Mas ela conseguiu algo: em uma das figuras, eu via o 89 se misturar com o 18.

Ou seja, meu inconsciente viu semelhança entre as eleições de 2018 e a de 1989. Em 89, Collor despontava como o moralizador (opa!) contra Lula (Haddad já era Lula nesta época?). O futuro mostrou que quem votou em Lula, por pensar que Collor seria péssimo, acertou. E quem votou em Collor, por desconfiar de Lula, regozijou-se em Cid Gomes: “Babaca, Lula está preso”. Melhor aguardar para ver se as semelhanças param por aí.

Em outra figura vi açoites. A psicóloga explicou: eu ficara impressionado com o esforço de Haddad em manter a postura de professor fofo ao não explicar em entrevista para a GloboNews sobre a cumplicidade PT-Venezuela, que açoita os direitos humanos. Mas disse também que eu poderia ter imaginado uma sala de tortura chefiada por Ustra, explicitamente defendido pelo vencedor de 2018. Ou ainda de Stalin, relativizado pela vice de Haddad. Ah, esses psicólogos...
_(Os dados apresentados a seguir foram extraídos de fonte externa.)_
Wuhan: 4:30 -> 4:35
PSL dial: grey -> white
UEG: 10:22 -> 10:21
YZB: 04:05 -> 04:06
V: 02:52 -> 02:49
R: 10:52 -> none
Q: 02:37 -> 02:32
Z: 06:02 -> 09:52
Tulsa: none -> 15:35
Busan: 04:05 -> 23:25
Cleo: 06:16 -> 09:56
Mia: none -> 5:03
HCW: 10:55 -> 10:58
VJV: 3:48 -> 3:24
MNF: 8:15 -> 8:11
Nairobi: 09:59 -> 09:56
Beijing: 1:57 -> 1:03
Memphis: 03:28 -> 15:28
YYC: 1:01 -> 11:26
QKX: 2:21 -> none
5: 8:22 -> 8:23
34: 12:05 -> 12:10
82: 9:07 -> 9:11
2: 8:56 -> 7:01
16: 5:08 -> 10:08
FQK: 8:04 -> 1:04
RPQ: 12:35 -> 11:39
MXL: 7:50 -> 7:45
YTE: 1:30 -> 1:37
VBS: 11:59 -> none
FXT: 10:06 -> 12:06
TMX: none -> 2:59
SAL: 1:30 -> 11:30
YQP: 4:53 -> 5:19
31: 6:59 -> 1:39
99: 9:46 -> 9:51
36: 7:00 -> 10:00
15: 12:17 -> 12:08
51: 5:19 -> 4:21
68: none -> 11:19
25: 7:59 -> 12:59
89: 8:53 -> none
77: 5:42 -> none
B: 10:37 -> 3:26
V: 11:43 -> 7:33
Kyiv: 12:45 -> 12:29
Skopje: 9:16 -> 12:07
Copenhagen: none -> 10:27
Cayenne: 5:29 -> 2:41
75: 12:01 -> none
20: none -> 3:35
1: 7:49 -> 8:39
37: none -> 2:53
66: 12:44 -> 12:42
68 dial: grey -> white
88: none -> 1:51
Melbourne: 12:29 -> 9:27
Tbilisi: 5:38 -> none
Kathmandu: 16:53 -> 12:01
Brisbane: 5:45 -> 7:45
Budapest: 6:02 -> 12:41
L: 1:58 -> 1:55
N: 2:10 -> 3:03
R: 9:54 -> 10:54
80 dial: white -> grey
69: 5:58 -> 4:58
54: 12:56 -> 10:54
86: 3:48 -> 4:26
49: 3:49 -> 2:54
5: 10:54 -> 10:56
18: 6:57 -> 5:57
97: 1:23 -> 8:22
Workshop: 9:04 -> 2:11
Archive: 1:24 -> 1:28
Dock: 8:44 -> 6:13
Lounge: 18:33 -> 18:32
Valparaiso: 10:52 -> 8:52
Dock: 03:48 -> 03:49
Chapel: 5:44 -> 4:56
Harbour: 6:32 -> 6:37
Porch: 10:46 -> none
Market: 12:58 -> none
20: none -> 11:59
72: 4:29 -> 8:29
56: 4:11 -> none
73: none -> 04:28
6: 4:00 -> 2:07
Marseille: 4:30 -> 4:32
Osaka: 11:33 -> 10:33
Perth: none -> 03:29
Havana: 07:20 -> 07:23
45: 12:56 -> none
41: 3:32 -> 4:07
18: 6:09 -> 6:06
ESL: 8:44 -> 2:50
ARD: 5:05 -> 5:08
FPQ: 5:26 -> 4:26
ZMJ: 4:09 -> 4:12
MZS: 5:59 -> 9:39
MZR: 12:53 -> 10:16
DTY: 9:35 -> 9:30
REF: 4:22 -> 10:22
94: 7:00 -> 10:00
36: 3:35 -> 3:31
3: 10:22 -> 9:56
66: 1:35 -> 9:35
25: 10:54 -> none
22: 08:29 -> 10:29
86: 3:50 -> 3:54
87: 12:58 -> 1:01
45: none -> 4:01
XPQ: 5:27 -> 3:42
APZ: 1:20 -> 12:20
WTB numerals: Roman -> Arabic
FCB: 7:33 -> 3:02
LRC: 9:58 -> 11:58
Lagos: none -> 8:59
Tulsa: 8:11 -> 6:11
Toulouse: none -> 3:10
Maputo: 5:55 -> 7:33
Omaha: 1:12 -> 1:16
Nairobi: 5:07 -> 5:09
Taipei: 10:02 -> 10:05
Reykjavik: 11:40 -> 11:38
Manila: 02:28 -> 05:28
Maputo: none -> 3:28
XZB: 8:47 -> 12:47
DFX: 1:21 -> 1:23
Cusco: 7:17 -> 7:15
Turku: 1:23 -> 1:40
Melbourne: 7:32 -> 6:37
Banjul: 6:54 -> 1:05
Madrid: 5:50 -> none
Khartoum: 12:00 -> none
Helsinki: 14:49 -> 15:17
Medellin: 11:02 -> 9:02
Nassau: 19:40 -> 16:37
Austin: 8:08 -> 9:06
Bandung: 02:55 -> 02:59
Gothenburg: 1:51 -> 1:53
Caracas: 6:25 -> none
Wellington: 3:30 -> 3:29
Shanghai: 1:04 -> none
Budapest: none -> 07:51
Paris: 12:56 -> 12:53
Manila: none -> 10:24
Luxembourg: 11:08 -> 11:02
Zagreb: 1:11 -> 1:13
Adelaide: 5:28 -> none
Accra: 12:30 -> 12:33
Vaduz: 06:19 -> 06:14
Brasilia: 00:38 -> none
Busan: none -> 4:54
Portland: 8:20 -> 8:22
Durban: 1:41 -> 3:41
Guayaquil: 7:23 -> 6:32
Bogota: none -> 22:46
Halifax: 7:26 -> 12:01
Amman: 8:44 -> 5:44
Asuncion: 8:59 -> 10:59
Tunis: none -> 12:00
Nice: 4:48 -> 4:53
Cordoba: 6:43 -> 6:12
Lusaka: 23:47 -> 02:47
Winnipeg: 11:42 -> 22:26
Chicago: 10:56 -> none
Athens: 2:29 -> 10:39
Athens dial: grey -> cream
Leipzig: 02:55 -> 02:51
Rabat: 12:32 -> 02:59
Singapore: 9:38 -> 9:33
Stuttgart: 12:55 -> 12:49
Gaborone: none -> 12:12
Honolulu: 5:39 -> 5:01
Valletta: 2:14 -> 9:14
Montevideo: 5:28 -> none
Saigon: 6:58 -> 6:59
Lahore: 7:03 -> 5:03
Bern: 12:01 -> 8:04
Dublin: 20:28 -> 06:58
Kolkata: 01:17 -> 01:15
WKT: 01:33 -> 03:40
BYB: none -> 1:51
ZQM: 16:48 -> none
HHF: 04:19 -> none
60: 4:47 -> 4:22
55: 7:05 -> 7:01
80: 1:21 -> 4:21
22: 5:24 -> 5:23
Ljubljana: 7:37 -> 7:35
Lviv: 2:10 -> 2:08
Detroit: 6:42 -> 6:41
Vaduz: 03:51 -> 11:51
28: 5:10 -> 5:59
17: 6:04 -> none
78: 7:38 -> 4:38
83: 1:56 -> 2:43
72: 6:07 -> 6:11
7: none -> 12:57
Outra figura me fez enxergar grades e uma plateia do lado de fora. A terapeuta me lembrou que “um garoto” havia falado que um soldado e um cabo bastariam para fechar nossa Suprema Corte. Pareceu às sombras de minha mente que essa “pérola” teve a finalidade premeditada de analisar as reações da plateia, incluindo eventual apoio. Mas a terapeuta levantou outra teoria: as grades poderiam ser uma prisão, e eu a pensar no caos institucional que seria ter Haddad eleito sobre a batuta de um condenado por corrupção.
 
A última imagem que eu vi: quatro figuras humanas próximas, sobre uma multidão. Pessoas à direita e à esquerda despencavam às margens. Ela me explicou: pode ser uma referência aos quatro cavaleiros do apocalipse. Ou os brasileiros a perceberem que os Três Poderes mais o Ministério Público devem ser seus servidores em equilíbrio independente. E que populistas não trarão solução, e o extremismo deve ser detido.